Митя, под впечатлением баек Афродиты, разглядывал свои ладони и пытался прочесть узоры будущей жизни. Он брал карандаш, приказывал руке лететь и создавал на бумаге мир с точки зрения птицы.
Практичный отец хвалил рисунки, но говорил при этом, что художник – профессия никчемная, а вот архитектор – это хлебное дело, и с такими способностями надо ехать после школы в московский или харьковский институт градостроения. Мать сомневалась, что у архитектуры в СССР есть будущее. Из осторожности она возражала по-французски:
– Les Bolcheviks ne construisent pas, ils détruisent. Tu te souviens de ce qui est chanté dans leur hymne?
– Я помню, – отвечал Павел Васильевич. – Там поется «а затем». А затем кому-то придется строить все заново.
Он был типичный попутчик, презиравший красных директоров и ленивый пролетариат, но прятавший усмешку в усах, наивно полагая, что это защитит его от неприятностей. Дед вспоминал, что прадед очень расстроился, когда за ним пришли.
Счастливое детство Мити закончилось в тридцать первом году. Отца арестовали по идиотскому доносу. Как гласит предание, доносчик вырезал фотографию Павла Васильевича из группового портрета выпускников Технологического института и отослал в ГПУ. Стукач вдохновился сходством фасона студенческих тужурок и офицерских мундиров. Сопроводительная анонимка нашептывала, что инженер Филимонов скрывает белогвардейское прошлое. Автор этого креатива, сохранивший свое имя в тайне, явно рассчитывал сесть на место инженера, когда тот сядет в Тюремный замок.
ГПУ отреагировало предсказуемо, но как-то лениво, по-вегетариански. «Белогвардейца» на три года выслали в Полтаву, где ему повстречалась хорошая женщина с выдающимся кулинарным талантом. А Павел Васильевич, как назло, любил налаженный быт и вкусно поесть, поэтому женился на чудо-поварихе еще до того, как вышел срок его наказания.
Придет время, и Митя Филимонов тоже испытает на себе волшебную силу полтавской Цирцеи. Это случится летом 1937 года, когда он, серьезный юноша, без пяти минут студент МАРХИ, навестит Павла Васильевича и его новую семью.
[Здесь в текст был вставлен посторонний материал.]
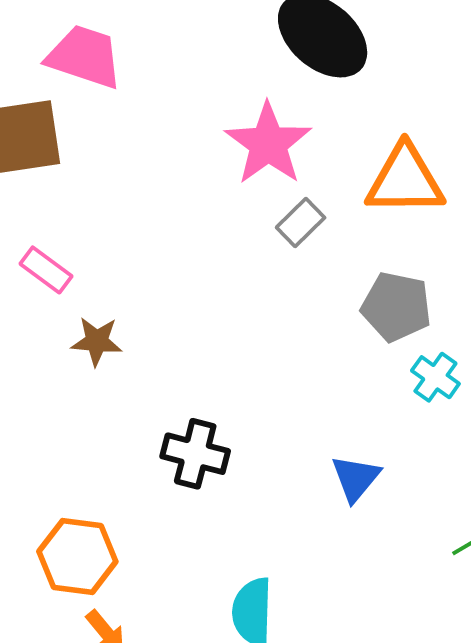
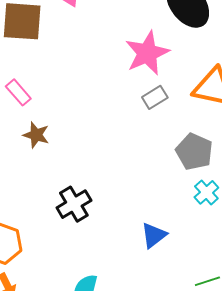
black cross: (195, 454) -> (74, 204), turned 32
А потом до конца жизни не сможет забыть вкуса окрошки с раковыми шейками, которой угощался в тот день. Он тогда все понял и простил отца. Повариха не читала Ницше, она и так знала, что нужно мужчине.
Кто спорит? Чекисты – злобные демоны и сверхчеловеки, плюющие в семейные очаги. Но чтобы понять устройство эпохи и населяющих ее граждан, недостаточно одной только либеральной истерики. Мы должны быть вдумчивы. Мы не должны сбрасывать со счета раковые шейки, борщ с чесночными пампушками, нежные свиные шкварки, щуку, фаршированную по-жидовски, вареники с вишней, галушки в сметане, упоительный хруст жареной скумбрии и баклажаны под ореховым соусом, которые подают в глиняной кастрюле гювеч .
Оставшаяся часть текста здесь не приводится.